Background

Empathy is widely considered to be an important attribute for healthcare practitioners and has been empirically shown to improve clinical outcomes [1], and improve communication between caregivers and patients [2]. Evaluating the utility of empathy in healthcare settings is underpinned by the psychometric rigour of the instruments used to measure it. Therefore, it is vital to ensure measurement tools are psychometrically sound.

Empathy is a multidimensional construct and includes both affective and cognitive components. The affective component of empathy involves experiencing the feelings of others [3]. On the other hand, cognitive component is not only the ability to understand the experiences and feelings of others, but also the capacity to communicate this understanding back to them [3]. Although empathy includes these two components, it is viewed predominately as cognitive attribute in healthcare settings [4].

Empathy in healthcare is important because it may enhance positive patient outcomes and satisfaction [1, 5, 6]. It has been reported that empathetic communication also facilitates positive interaction and relationship between patients and the healthcare professionals [6, 7]. Furthermore, this relationship has a positive effect on physicians and can buffer against professional burnout and fatigue [8, 9].
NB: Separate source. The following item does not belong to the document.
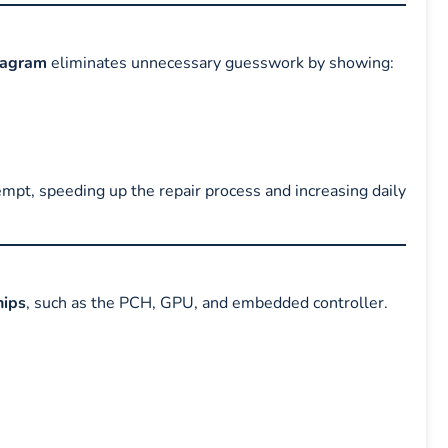
iagram
eliminates unnecessary guesswork by showing:
tempt, speeding up the repair process and increasing daily
ips
, such as the PCH, GPU, and embedded controller.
Hojat and colleagues developed the Jefferson Scale of Physician Empathy (JSPE) [3] to measure empathy in healthcare settings. Subsequently, this title was changed to Jefferson Scale of Empathy (JSE) for use in wider cohorts of health profession students and practitioners [10]. For the purposes of this study, “JSE” will encompass all versions of the scale used for various cohorts.
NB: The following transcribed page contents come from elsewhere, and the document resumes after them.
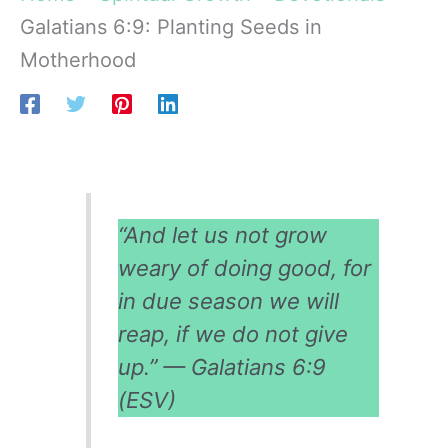
Galatians 6:9: Planting Seeds in
Motherhood
“And let us not grow
weary of doing good, for
in due season we will
reap, if we do not give
up.” — Galatians 6:9
(ESV)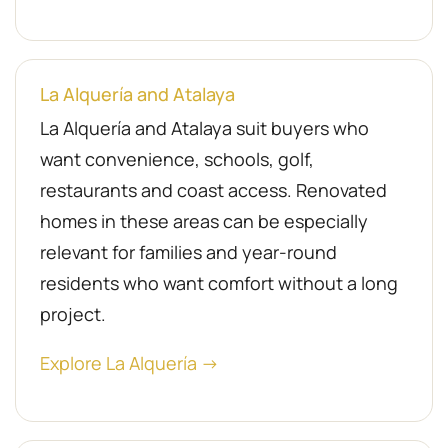
La Alquería and Atalaya
La Alquería and Atalaya suit buyers who
want convenience, schools, golf,
restaurants and coast access. Renovated
homes in these areas can be especially
relevant for families and year-round
residents who want comfort without a long
project.
Explore La Alquería →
While there are a number of instruments that measure empathy, arguably the JSE is one of most common empathy measurement tools used within the context of healthcare. The instrument has been translated into 55 different languages and used worldwide in countries such as Australia, China, America, Brazil and the Czech Republic, demonstrating its broad use and application [11]. While the JSE has been extensively utilised for the study of empathy in healthcare settings, to the best of our knowledge, no systematic review has been undertaken examining the methodological quality of studies that have assessed psychometric properties of the JSE. The COnsensus-based Standards for the selection of health Measurement INstruments (COSMIN) Risk of Bias checklist [12] is a scale that may be utilised for this purpose. Evaluation of the methodological quality of studies that assess measurement properties of an outcome measurement tool is extremely valuable. It is reasonable that the results and conclusions of studies that demonstrate good methodological quality are able to be used with a higher degree of confidence [13]. The COSMIN Risk of Bias checklist was developed based on consensus of international experts in the fields of psychology, epidemiology, statistics and clinicians [14] and has been widely used in the literature [12]. Using this methodology, the quality of the studies that have evaluated the psychometric elements of the JSE will be assessed, thereby providing a benchmark for the level of confidence with which the different versions of the scale may be used in a variety of settings.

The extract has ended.